== Data for analysis ==

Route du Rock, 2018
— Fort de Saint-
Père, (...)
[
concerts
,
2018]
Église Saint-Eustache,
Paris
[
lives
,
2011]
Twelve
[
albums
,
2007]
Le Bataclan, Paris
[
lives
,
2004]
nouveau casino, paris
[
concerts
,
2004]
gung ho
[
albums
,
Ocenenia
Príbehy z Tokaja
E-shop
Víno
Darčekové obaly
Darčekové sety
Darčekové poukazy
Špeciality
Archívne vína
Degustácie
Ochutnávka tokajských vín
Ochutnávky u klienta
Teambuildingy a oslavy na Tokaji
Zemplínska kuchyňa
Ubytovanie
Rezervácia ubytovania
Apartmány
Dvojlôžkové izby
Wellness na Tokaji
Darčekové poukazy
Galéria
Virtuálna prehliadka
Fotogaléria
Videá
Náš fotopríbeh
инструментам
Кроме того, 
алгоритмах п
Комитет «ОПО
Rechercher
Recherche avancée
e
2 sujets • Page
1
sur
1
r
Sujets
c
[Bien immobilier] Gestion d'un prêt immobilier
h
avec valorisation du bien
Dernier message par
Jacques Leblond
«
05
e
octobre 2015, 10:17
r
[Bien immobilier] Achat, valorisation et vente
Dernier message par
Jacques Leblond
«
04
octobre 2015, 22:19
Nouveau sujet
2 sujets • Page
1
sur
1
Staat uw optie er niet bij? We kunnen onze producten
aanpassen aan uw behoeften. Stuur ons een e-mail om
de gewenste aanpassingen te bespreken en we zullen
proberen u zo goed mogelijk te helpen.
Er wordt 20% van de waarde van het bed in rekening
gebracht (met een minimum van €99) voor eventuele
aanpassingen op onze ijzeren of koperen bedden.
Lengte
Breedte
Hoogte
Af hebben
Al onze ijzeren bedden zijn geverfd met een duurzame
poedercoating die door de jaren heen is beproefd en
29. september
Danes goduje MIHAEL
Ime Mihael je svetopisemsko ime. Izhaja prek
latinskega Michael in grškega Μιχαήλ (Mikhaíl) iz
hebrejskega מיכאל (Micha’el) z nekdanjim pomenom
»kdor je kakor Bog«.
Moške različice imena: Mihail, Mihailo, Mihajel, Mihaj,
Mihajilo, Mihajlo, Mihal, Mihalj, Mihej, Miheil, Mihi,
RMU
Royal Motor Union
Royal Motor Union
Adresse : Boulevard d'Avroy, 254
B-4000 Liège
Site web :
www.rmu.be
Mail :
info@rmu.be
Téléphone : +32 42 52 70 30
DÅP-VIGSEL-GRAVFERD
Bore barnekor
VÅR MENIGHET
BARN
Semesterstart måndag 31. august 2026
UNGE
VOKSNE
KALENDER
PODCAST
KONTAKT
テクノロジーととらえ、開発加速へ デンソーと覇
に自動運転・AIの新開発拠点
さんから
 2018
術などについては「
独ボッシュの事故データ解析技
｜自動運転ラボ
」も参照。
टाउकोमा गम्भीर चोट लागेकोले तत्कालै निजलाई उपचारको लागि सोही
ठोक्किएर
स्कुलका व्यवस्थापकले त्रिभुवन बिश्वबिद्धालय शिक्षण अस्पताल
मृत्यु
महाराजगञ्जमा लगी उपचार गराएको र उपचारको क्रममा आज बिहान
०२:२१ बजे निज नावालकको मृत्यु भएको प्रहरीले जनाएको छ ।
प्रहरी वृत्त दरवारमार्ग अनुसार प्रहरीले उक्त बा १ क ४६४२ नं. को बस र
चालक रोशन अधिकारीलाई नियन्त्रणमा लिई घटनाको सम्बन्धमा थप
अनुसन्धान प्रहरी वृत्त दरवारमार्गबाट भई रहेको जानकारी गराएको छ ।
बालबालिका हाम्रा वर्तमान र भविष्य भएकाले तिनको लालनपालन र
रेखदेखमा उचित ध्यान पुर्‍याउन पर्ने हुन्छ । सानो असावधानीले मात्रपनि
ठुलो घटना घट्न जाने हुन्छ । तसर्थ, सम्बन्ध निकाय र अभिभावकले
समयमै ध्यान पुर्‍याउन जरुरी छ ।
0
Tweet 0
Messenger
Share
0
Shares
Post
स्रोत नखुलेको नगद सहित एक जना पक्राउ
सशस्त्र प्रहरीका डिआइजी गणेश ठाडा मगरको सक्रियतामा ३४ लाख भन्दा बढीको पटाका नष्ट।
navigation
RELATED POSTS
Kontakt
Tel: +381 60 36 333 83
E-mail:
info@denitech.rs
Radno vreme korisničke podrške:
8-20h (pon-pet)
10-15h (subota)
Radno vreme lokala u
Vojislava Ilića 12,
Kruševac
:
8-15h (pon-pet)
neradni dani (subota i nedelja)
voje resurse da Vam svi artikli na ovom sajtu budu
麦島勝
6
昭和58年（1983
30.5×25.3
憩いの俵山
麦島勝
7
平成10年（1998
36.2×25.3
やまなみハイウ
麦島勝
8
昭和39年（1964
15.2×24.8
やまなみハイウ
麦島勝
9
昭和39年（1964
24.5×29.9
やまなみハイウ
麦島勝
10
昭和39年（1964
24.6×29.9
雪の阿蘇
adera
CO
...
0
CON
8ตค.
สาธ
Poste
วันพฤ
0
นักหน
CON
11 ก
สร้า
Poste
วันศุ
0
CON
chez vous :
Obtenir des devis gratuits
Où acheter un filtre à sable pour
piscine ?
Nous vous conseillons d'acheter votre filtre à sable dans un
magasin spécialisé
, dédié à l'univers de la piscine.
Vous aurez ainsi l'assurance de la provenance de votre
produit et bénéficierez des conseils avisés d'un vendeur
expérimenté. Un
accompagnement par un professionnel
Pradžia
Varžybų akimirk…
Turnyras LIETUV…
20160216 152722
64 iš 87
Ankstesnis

===

What needs to be done: Whenever a line includes the word "valorisation", pull it out of the entries.

Exercise solution:
avec valorisation du bien
[Bien immobilier] Achat, valorisation et vente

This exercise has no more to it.